> _WHAT YOU ARE ASKED TO DO_: Omit every picture, then return each line of the data below exactly.

(WORKING DATA)

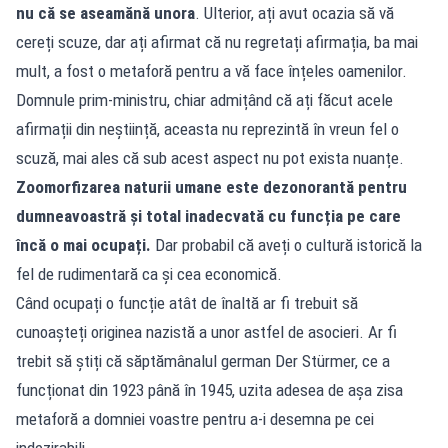
nu că se aseamănă unora
. Ulterior, ați avut ocazia să vă
cereți scuze, dar ați afirmat că nu regretați afirmația, ba mai
mult, a fost o metaforă pentru a vă face înțeles oamenilor.
Domnule prim-ministru, chiar admițând că ați făcut acele
afirmații din neștiință, aceasta nu reprezintă în vreun fel o
scuză, mai ales că sub acest aspect nu pot exista nuanțe.
Zoomorfizarea naturii umane este dezonorantă pentru
dumneavoastră și total inadecvată cu funcția pe care
încă o mai ocupați.
Dar probabil că aveți o cultură istorică la
fel de rudimentară ca și cea economică.
Când ocupați o funcție atât de înaltă ar fi trebuit să
cunoașteți originea nazistă a unor astfel de asocieri. Ar fi
trebit să știți că săptămânalul german Der Stürmer, ce a
funcționat din 1923 până în 1945, uzita adesea de așa zisa
metaforă a domniei voastre pentru a-i desemna pe cei
indezirabili.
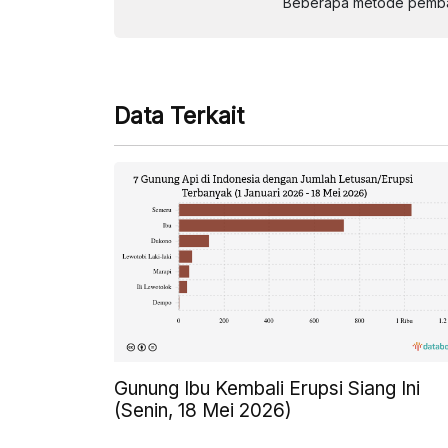
Beberapa metode pembay
Data Terkait
Gunung Ibu Kembali Erupsi Siang Ini
(Senin, 18 Mei 2026)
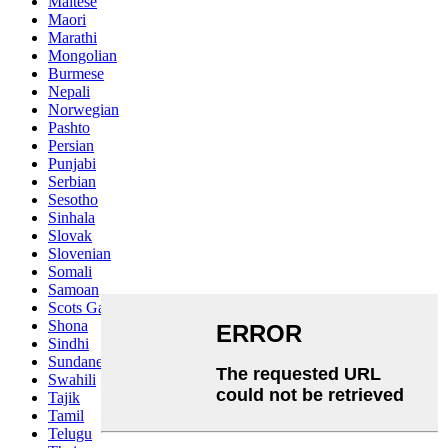
Maltese
Maori
Marathi
Mongolian
Burmese
Nepali
Norwegian
Pashto
Persian
Punjabi
Serbian
Sesotho
Sinhala
Slovak
Slovenian
Somali
Samoan
Scots Gaelic
Shona
Sindhi
Sundanese
Swahili
Tajik
Tamil
Telugu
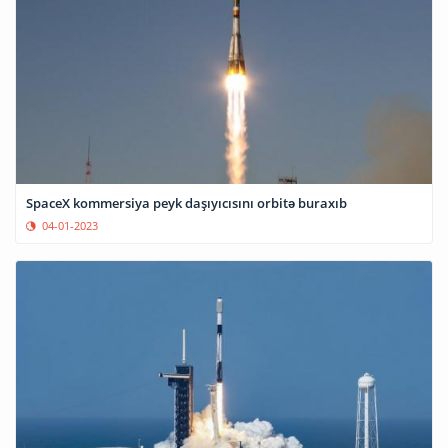
SpaceX kommersiya peyk daşıyıcısını orbitə buraxıb
04-01-2023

(End WORKING DATA)

> _RESPONSE BELOW_:
nu că se aseamănă unora
. Ulterior, ați avut ocazia să vă
cereți scuze, dar ați afirmat că nu regretați afirmația, ba mai
mult, a fost o metaforă pentru a vă face înțeles oamenilor.
Domnule prim-ministru, chiar admițând că ați făcut acele
afirmații din neștiință, aceasta nu reprezintă în vreun fel o
scuză, mai ales că sub acest aspect nu pot exista nuanțe.
Zoomorfizarea naturii umane este dezonorantă pentru
dumneavoastră și total inadecvată cu funcția pe care
încă o mai ocupați.
Dar probabil că aveți o cultură istorică la
fel de rudimentară ca și cea economică.
Când ocupați o funcție atât de înaltă ar fi trebuit să
cunoașteți originea nazistă a unor astfel de asocieri. Ar fi
trebit să știți că săptămânalul german Der Stürmer, ce a
funcționat din 1923 până în 1945, uzita adesea de așa zisa
metaforă a domniei voastre pentru a-i desemna pe cei
indezirabili.
Beberapa metode pembay
Data Terkait
Gunung Ibu Kembali Erupsi Siang Ini
(Senin, 18 Mei 2026)
Maltese
Maori
Marathi
Mongolian
Burmese
Nepali
Norwegian
Pashto
Persian
Punjabi
Serbian
Sesotho
Sinhala
Slovak
Slovenian
Somali
Samoan
Scots Gaelic
Shona
Sindhi
Sundanese
Swahili
Tajik
Tamil
Telugu
SpaceX kommersiya peyk daşıyıcısını orbitə buraxıb
04-01-2023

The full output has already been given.